Trying to decide the best way to spend my energy; whether I should: continue in the work I’m in, try to write a story or a novel or put together a book of poetry or take a painting class, yoga more often or train for 5K or both, keep blogging or stop blogging, etc. etc.
But here are a few funny moments/discoveries to share.
Valentine’s Morning
Little boxed rose plant sits on Husband’s placemat with a little hand-torn heart and a lovey-note written in pink pen. He is bustling around the kitchen making coffee and pouring cereal and chattering away about what a lame holiday Valentine’s Day is, how pathetic those people are who think they can make up for a year of benign neglect and/or indifference, how cynical the Hallmark company is for creating such a holiday to play on people’s guilt, etc. etc. I sit at my place, eating my eggs, watching him, smiling.
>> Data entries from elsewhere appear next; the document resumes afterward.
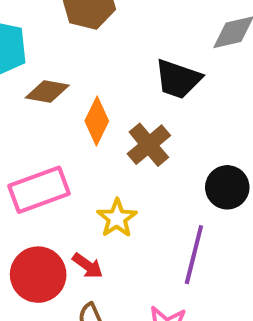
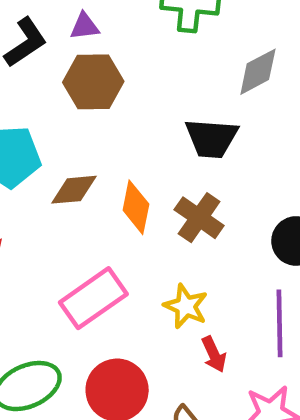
red arrow: (88, 266) -> (214, 354), moved, turned 44

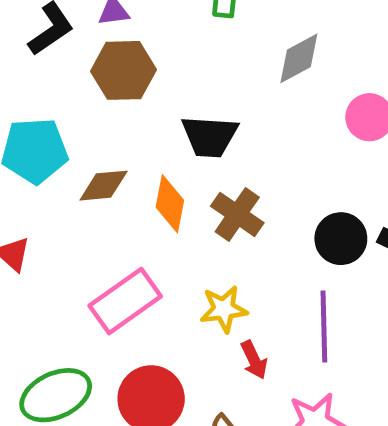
black trapezoid: (212, 138) -> (210, 136), moved
yellow star: (186, 306) -> (224, 309), turned -30

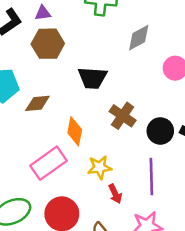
orange diamond: (170, 204) -> (75, 131), moved
brown cross: (237, 214) -> (123, 116), moved

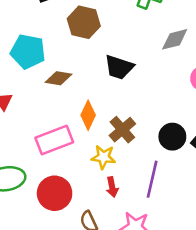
brown cross: (123, 116) -> (122, 130), moved

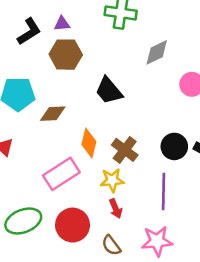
black trapezoid: (119, 67) -> (109, 91), turned 44
red arrow: (112, 187) -> (116, 209), moved

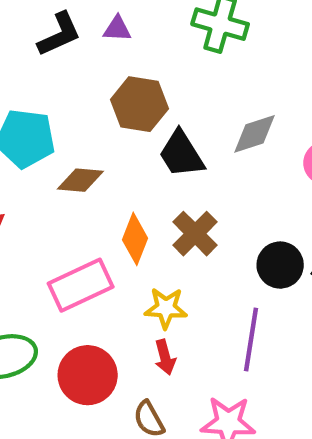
gray diamond: (157, 52) -> (255, 134), moved
brown hexagon: (66, 55) -> (139, 104), moved
brown cross: (125, 150) -> (195, 234), moved

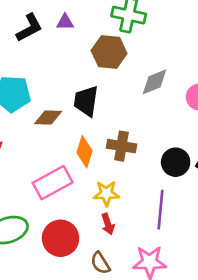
brown hexagon: (139, 104) -> (109, 52), moved
black trapezoid: (181, 154) -> (86, 101), moved, turned 44
brown cross: (195, 234) -> (121, 146), turned -32

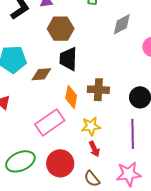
brown hexagon: (109, 52) -> (61, 29), moved
gray diamond: (154, 82) -> (122, 24), moved

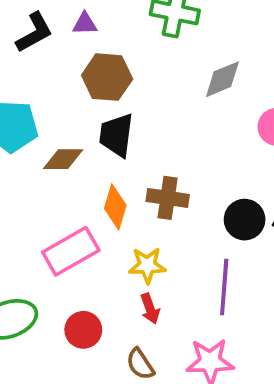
red circle: (60, 163) -> (83, 330), size x0.7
He comes over to the table with his breakfast, and says, “Oh! What’s this, then? How sweet.”
:-}
We were discussing the ridiculousness of how we can’t seem to agree in this country that nobody actually needs to be able to go and buy an assault rifle. Husband remembers this little gem from Eddie Izzard. (Don’t ask me about the clothes and the makeup while he makes no attempt to change the clearly-I’m-actually-a-man timbre of his voice. I have no idea.)
And I don’t really make it a habit to include advertisements for pickup trucks in my blog, but this was played during the Superbowl, as my family was sitting around writing the eulogy for my Dad. And it sums up my dad, and what kind of a man he was, quite nicely. I can’t watch it without crying.
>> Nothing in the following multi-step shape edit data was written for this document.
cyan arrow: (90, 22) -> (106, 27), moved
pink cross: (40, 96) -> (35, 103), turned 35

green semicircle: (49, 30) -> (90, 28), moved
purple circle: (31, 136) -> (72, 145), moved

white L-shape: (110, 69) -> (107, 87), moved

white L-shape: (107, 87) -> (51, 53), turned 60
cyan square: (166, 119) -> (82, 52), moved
A little story first, which basically sums up his, and my, parenting style.
I was probably 10 or 11 years old, and went out with some siblings to hoe one of the potato fields. I, in my infinite wisdom, (and given my propensity not to wear shoes unless I absolutely had to, which persists to this day), went out to hoe barefoot. Of course, I hoed my big toe pretty badly, and limped back with the toe all bloody and crusted with dirt, blubbering and looking for sympathy. Dad takes a look at me, looks down at my bleeding foot and says, “Hoeing barefoot, huh? That’s not very smart.”
Nope. Not very. And you were exactly right, and exactly right to say so. Miss you.
[Walking to our car from a hockey game.]
Me: Brrrrrrshivershivershiverbrrrrrrrrshivershivershiverbrrrrrrrr. . .
Husband: What are you doing?
Me: I’m cold. It’s got to be in the single digits. It feels like my head’s going to explode.
Husband: What are you talking about? It’s 14˚ at the coldest; a nice, balmy, Canadian winter day
Me: Yeah, all true, except for that it’s definitely colder than 14˚, it’s anything but balmy, and we’re not in Canada.
Husband: We’ll see what the car shows for the temperature.
Me: Yeah, except it’s in a heated garage, so no pointing at it in the first 5 seconds and gloating.
[Arrive at car. Get into car. Start car. Handy little temperature indicator says it's 43˚ out. Husband points and gloats. I ignore him.]
[Drive a few miles. Temperature drops. 38˚ 32˚ 27˚ 18˚ 14˚. Husband points. I give him the universal sign for "Just wait a minute."
Temperature stops at 10˚. I point. Husband mutters: Your car’s wrong.]
Me: Okay, maybe not 8˚, but I was still closer than you were.
Husband: Yeah, one degree closer.
Me: I said it was 8˚, you said it was 14˚, how is 10 one degree closer? Is this how you do math in Canadia? (He loves it when I call it Canadia.)
Husband: It’s about how you figure out, not whether the answer is right or not.
Only Daughter [in back seat][did I mention Only Daughter was with us?] It’s dropped to 9!
Husband: Okay, now you’re one and a half degrees closer.
Me: What?
[Temperature drops to 7˚]
Me: Okay, NOW who’s closer?
Husband: I’m on a horse.
(It seems weird that we were at a hockey game last night, but Only Daughter’s youth choir was singing the national anthem, and we were still in town until this morning, and I think Dad would want us to keep on living, and laughing. Not sure how he would have felt about the gaps in Husband’s logic — even Only Daughter wanted to know what Husband being on a horse had to do with anything, especially since, clearly, he was not.)